- DIRECTIONS:
Where a line of the data below has the string "النقدية", copy that line.

- RECORDS FOR THE TASK:
********

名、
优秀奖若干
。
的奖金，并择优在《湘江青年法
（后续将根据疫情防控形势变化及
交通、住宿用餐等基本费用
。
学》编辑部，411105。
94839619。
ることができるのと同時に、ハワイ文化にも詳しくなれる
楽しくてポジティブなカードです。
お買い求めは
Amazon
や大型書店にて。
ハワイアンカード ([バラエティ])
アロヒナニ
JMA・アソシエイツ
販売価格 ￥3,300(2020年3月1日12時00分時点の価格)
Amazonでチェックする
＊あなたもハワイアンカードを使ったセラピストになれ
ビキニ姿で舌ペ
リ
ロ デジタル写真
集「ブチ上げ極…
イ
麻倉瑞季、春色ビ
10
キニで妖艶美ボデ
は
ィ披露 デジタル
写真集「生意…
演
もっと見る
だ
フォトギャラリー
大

********

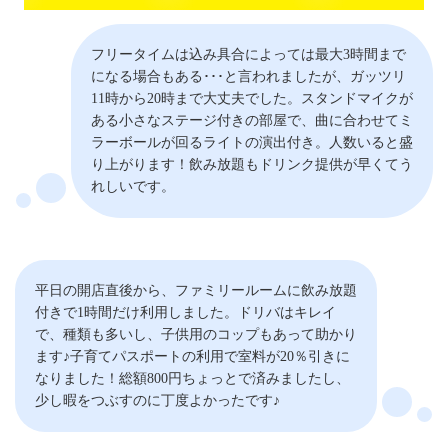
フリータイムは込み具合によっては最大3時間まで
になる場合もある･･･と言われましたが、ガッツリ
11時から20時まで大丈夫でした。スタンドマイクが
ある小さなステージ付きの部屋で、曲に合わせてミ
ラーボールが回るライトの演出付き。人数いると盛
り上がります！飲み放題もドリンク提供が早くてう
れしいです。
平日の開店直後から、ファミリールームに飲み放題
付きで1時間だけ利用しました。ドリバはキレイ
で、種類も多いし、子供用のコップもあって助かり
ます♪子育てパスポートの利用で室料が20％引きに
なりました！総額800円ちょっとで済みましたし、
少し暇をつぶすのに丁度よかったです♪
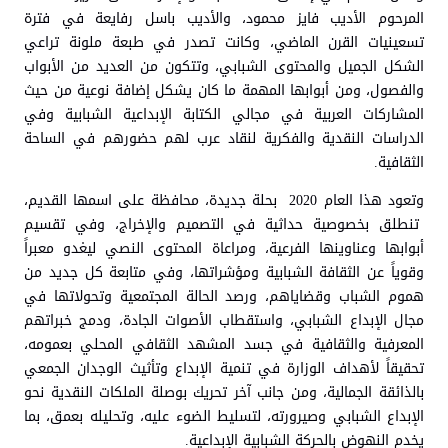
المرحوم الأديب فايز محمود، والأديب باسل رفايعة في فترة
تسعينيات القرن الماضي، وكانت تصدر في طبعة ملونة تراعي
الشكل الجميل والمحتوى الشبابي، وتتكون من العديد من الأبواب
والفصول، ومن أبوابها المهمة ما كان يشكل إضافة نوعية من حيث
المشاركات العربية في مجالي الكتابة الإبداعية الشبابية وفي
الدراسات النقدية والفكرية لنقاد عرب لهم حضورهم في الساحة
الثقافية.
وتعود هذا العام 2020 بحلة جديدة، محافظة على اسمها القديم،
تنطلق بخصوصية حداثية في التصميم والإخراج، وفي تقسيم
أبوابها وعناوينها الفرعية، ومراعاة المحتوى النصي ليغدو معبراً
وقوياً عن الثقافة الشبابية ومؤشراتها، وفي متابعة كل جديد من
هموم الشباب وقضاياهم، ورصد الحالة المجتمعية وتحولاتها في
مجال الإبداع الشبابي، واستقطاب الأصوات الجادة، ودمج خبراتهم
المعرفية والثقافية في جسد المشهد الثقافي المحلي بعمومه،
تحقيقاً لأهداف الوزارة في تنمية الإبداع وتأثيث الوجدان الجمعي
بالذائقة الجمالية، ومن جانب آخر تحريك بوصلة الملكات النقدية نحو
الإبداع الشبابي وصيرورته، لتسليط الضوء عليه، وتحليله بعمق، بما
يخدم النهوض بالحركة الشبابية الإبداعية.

********

- TASK SOLUTION:
الدراسات النقدية والفكرية لنقاد عرب لهم حضورهم في الساحة
بالذائقة الجمالية، ومن جانب آخر تحريك بوصلة الملكات النقدية نحو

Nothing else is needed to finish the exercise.